Segment Start: Recorded data
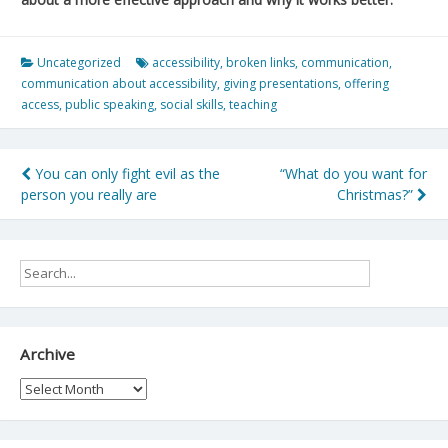
Uncategorized
accessibility
,
broken links
,
communication
,
communication about accessibility
,
giving presentations
,
offering
access
,
public speaking
,
social skills
,
teaching
Post
You can only fight evil as the
“What do you want for
person you really are
Christmas?”
navigation
Archive
Archive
Segment End: Recorded data
◆ Directions for this task ◆
Pictures are to be left out when the entries above are repeated exactly.

◆ Task solution ◆
Uncategorized
accessibility
,
broken links
,
communication
,
communication about accessibility
,
giving presentations
,
offering
access
,
public speaking
,
social skills
,
teaching
Post
You can only fight evil as the
“What do you want for
person you really are
Christmas?”
navigation
Archive
Archive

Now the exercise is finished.